▸ Exercise goal: Look through the records and copy every line in which "images" appears.

▸ Collected data:
· · · · · · ·

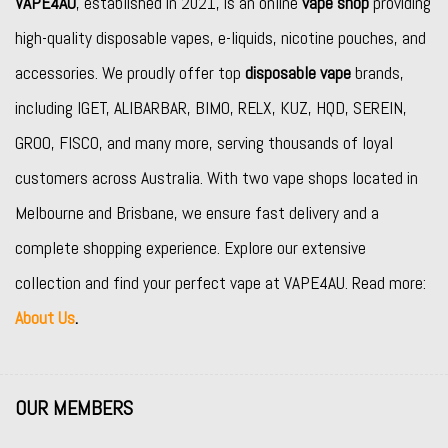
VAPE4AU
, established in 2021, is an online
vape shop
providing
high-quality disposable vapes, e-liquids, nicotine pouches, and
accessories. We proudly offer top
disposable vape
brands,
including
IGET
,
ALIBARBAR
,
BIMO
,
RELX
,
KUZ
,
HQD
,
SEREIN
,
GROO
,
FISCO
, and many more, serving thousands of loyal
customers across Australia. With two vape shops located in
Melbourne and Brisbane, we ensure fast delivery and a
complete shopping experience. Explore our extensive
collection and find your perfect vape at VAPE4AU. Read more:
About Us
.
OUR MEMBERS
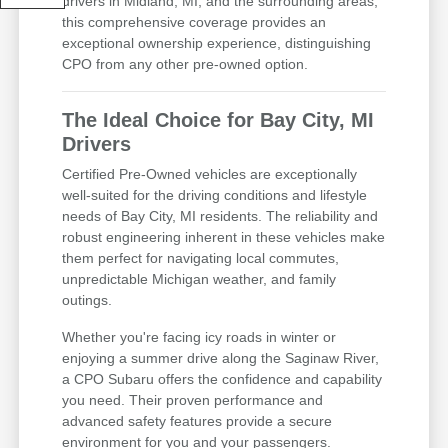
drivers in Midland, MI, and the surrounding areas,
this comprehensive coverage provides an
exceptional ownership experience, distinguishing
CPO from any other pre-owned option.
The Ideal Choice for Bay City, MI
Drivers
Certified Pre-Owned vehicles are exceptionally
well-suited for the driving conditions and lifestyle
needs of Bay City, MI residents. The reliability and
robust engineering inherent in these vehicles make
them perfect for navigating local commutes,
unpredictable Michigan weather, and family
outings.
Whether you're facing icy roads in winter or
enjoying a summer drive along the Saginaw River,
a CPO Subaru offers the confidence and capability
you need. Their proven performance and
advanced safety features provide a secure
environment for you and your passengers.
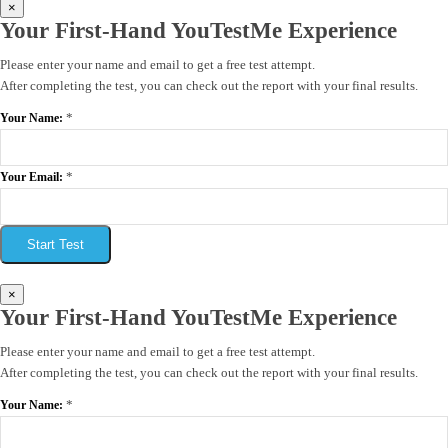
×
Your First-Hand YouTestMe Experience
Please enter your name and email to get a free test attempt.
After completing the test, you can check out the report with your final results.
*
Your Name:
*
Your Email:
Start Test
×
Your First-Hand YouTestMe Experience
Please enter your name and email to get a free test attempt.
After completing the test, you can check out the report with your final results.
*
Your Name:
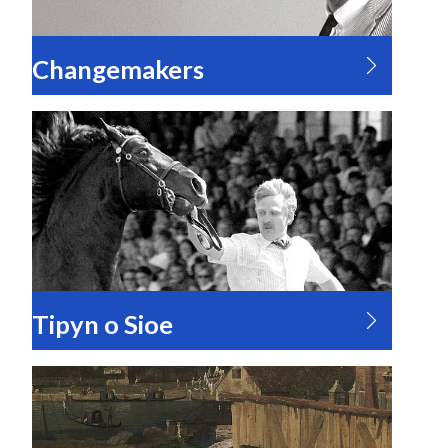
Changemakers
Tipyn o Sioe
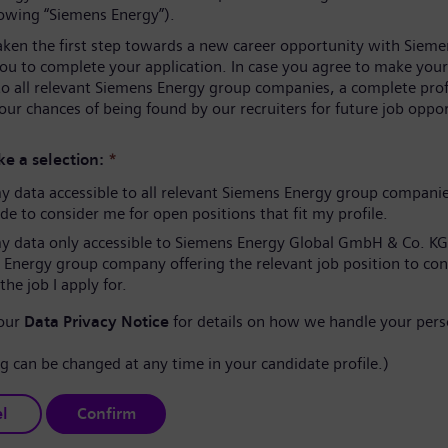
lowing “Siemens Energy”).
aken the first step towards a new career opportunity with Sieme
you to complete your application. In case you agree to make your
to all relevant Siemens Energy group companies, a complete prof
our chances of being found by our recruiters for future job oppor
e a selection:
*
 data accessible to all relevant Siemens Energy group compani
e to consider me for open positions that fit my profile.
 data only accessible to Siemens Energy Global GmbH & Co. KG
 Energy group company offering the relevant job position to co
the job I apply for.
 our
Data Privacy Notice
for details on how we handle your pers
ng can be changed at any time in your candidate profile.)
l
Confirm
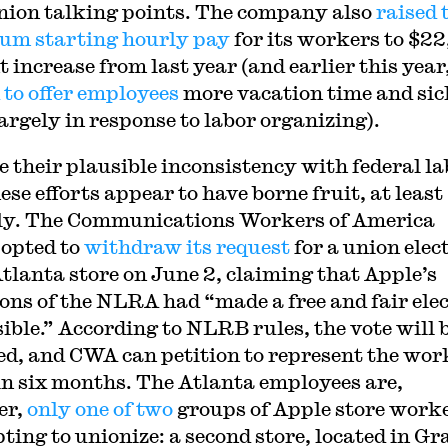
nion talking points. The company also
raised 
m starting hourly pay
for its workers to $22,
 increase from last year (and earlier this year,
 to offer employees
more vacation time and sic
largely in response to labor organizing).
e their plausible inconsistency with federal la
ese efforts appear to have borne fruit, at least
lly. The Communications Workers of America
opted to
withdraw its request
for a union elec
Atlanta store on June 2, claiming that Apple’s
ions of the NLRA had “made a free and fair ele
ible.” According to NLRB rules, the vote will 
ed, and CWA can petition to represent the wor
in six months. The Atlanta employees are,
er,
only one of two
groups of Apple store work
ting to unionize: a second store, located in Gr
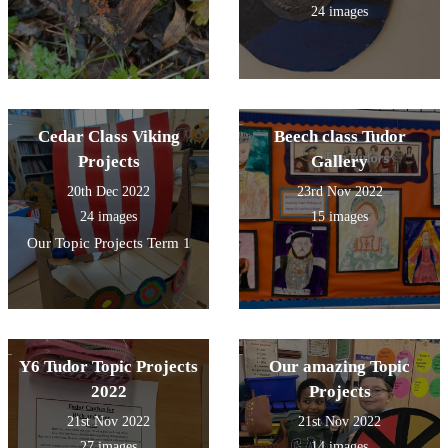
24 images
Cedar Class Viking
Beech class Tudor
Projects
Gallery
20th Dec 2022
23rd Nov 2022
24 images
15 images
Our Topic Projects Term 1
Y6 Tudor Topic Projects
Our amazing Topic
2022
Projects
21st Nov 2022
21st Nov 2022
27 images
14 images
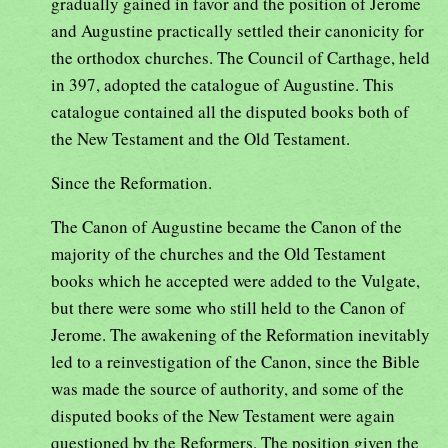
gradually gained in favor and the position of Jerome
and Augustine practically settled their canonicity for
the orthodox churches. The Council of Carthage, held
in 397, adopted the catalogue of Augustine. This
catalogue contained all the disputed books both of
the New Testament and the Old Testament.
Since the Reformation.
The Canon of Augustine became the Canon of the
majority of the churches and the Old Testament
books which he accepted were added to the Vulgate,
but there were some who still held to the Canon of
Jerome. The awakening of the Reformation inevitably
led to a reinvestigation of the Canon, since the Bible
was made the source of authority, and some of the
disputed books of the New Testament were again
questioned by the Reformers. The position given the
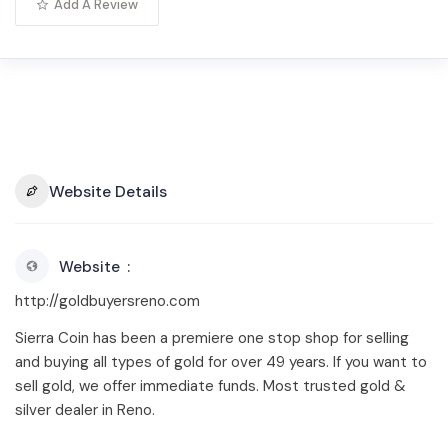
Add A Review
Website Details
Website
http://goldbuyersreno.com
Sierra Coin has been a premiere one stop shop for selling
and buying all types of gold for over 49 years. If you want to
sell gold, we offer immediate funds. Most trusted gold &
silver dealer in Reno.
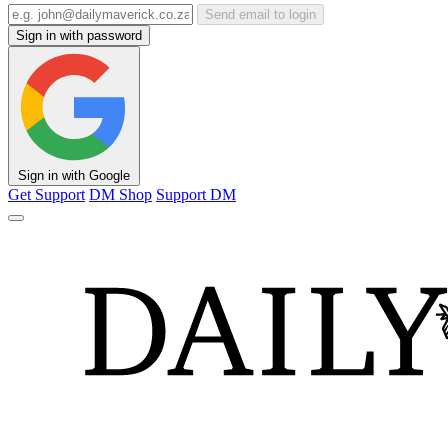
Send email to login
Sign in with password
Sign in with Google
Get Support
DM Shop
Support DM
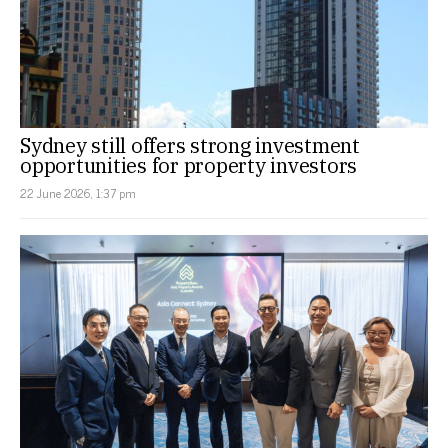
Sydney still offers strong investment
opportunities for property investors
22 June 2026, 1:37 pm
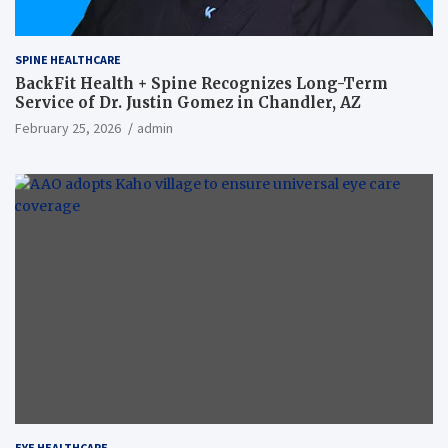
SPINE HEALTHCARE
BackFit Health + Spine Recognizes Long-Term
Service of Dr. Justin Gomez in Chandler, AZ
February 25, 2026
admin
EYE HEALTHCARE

· · · · · · ·

▸ Your response:
24 images
24 images
15 images
27 images
14 images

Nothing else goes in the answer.